Since people are curious, the house is worth 2.5 million it’s in the heart of London.
So what do we think, Reddit? Is she a jerk?
And I’ll leave you with this amazing answer from a Redditor:
I would caution against making a decision as huge as selling a home when emotions are high. It sounds like a solid offer from your uncle, but speak with a realtor to ensure you are getting a fair offer. I would also highly recommend you get a plan in place for rolling the money into a stable investment that will last, whether it’s a home or long term investments. Also consider if you really want to permanently part with your father’s home. You could always evict your brother and rent it out until a time that makes sense to live back in.
Edit- OP states uncle is offering $100k less than estimated worth. This is a hit too large to take in my opinion just to get rid of SIL. If you can’t stand up to them in your own home, are you going to be able to stand up to them when they beg and plead and lay on the emotional manipulation for the cash you get out of the house?
Step 1: you need to lay out some boundaries that will be enforced immediately. SIL doesn’t touch your things or your food. Mom stays out of your room and does not get a key. If anyone breaks these rules, you move toward immediate eviction proceedings.
Step 2: speak with a lawyer and become better educated in eviction law. Be prepared to serve 30 day notice to your brother and SIL, and mom if necessary.
Step 3: brother needs a plan to move out. If he knows you are serious about resorting to eviction, he will figure something out. You are not his only option, you’re just the cheapest one.
Step 4: get a therapist. You need to talk to someone impartial. It sounds like your family has beaten you down for many years. You need to have someone in your court who can help you build yourself back up. This will be impossible to do living in close quarters with ungrateful people who treat you with no respect.
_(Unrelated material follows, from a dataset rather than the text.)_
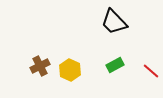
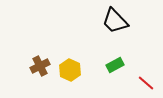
black trapezoid: moved 1 px right, 1 px up
red line: moved 5 px left, 12 px down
Step 5: figure out what you want to do with your house. There is a lot of space between selling and living with your miserable family. You could rent it out for awhile and live alone in a smaller place. This would actually be my recommendation. You could get away from your family, maintain your home equity, and rent someplace smaller and more peaceful for yourself. No matter what you do, don’t let your mom or brother manipulate you out of your home or earnings from your home. Your father left this to you to build your future. Don’t let them ruin it for you!